To do this, the paper first documents the ways that infertility has appeared in recent scholarship on the maternal turn in Jewish thought and general philosophical reflection, to the extent that it has. It argues that infertility has generally appeared in one of two ways: either as a form of motherhood, which can more or less be absorbed into other experiences of pregnancy and childbearing, or as an experience which is so different from motherhood that it appears alongside, but never quite part of, the discussion. Neither of these strategies brings infertility’s complex relationship to motherhood into view. Instead, they occlude the distinctive cognitive, embodied, and social features of experiences of infertility, making it difficult for them to substantively shape the conceptual work done by the maternal turn. 

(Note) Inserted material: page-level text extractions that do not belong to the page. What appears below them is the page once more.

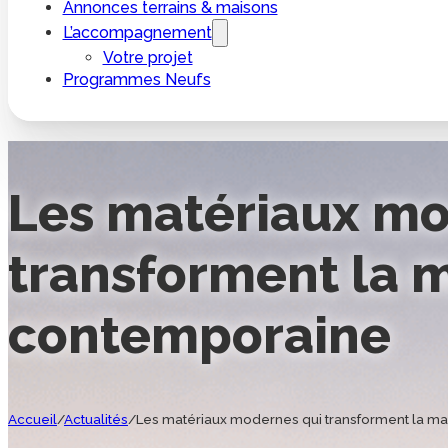
Annonces terrains & maisons
L’accompagnement
Votre projet
Programmes Neufs
Les matériaux mo
transforment la 
contemporaine
Accueil
/
Actualités
/
Les matériaux modernes qui transforment la m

The paper then seeks to give a methodological etiology for the ways that infertility has failed to appear in its full complexity in the recent maternal turn in Jewish thought. The paper argues that, by accepting the phenomenological terms of debate set by the modern Jewish thought canon, phenomenologists have been forced to conceptualize “motherhood” too narrowly, thereby turning maternal experience into yet another overly abstract dyad—this time between mother and baby, rather than “Self” and “Other.” The paper then argues that ethnographic work in the recent maternal turn in Jewish thought has faced a similar problem—in an effort to reply to a set of canonical texts that this scholarship saw as disconnected from “life” it figured a very specific form of maternity, figured through the embodied experiences of wanted, medically uncomplicated pregnancy and breastfeeding. This construction of motherhood pulls against other ethnographic work which recognizes that pregnancy, motherhood, and embodiment, are complexly related and do not always travel together. When presented as Jewish thought or Jewish ethics, both phenomenological and ethnographic accounts of motherhood need to be responsive to experiences that seem to fall outside its initial boundaries. Doing this will require work using tools from outside of each of these methods.

Addressing this methodological problem also has political stakes. If we assume that infertility just is a kind of maternity, we underread, and therefore fail to address, the implicit hierarchy between maternal “success” and “failure” which is prevalent in both popular culture and scholarship on motherhood. If infertility just is maternity, then we cannot make sense of why it is that infertility is so particularly emotionally and physically painful, and so consistently stigmatized in social, political, and medical discourse. Similarly, if we elide infertility all together, we over-determine what maternity is like. This makes it  impossible for in-between sorts of experiences—experiences characterized by both closeness and distance, by both embodiment and a devastating lack of embodiment, by both knowledge about one’s body and deep alienation from it— to produce theoretical insights, or to hold existing theoretical constructions to account. In doing so, we reinscribe hierarchical discourses which privilege childbearing over barrenness, the “natural” over the prosthetic or assisted, and the “successful”  or “hopeful” over the “failed.” Feminist scholarship deserves better, and feminist politics, especially in the current legal environment, demands it.

Abstract for Online Program Book (maximum 150 words)

This paper takes experiences of infertility as a methodological provocation, asking scholars to consider what methodological tools need to be developed to theorize the full range of parental experience (in all of its diversely gendered forms). This paper suggests that neither the phenomenological nor ethnographic methodologies used in existing scholarship on the maternal turn have lived up to their promise to make Jewish thought genuinely attentive to the complex relationship between a range of embodied experiences and philosophical reflection.